▶ _DATA SECTION_:
• • • •

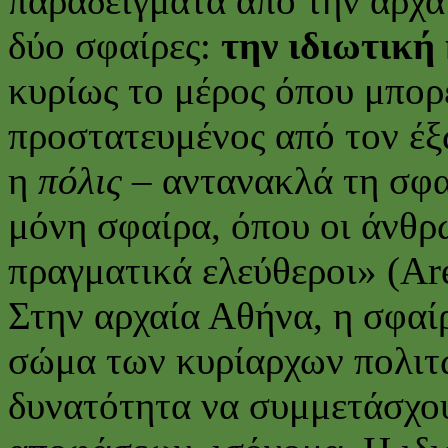
παραδείγματα από την αρχαί
δύο σφαίρες:
την ιδιωτική 
κυρίως το μέρος όπου μπορε
προστατευμένος από τον έξ
η
πόλις
– αντανακλά τη σφαί
μόνη σφαίρα, όπου οι άνθρ
πραγματικά ελεύθεροι» (Are
Στην αρχαία Αθήνα, η σφαί
σώμα των κυρίαρχων πολιτών
δυνατότητα να συμμετάσχου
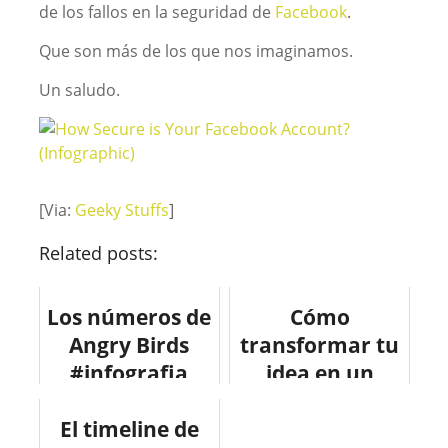
de los fallos en la seguridad de
Facebook
.
Que son más de los que nos imaginamos.
Un saludo.
[Via:
Geeky Stuffs
]
Related posts:
Los números de
Cómo
Angry Birds
transformar tu
#infografia
idea en un
#diversion
negocio.
El timeline de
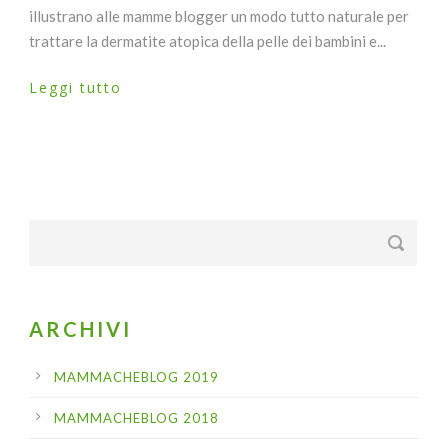
illustrano alle mamme blogger un modo tutto naturale per
trattare la dermatite atopica della pelle dei bambini e...
Leggi tutto
ARCHIVI
MAMMACHEBLOG 2019
MAMMACHEBLOG 2018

• • • •

▶ _EXERCISE REQUIREMENTS_: From the line with "Geeky Stuffs" through the last line of the entries above, transcribe everything exactly, both ends included, but not the pictures.

▶ _RESULT OF THIS EXERCISE_:
Geeky Stuffs
]
Related posts:
Los números de
Cómo
Angry Birds
transformar tu
#infografia
idea en un
#diversion
negocio.
El timeline de
illustrano alle mamme blogger un modo tutto naturale per
trattare la dermatite atopica della pelle dei bambini e...
Leggi tutto
ARCHIVI
MAMMACHEBLOG 2019
MAMMACHEBLOG 2018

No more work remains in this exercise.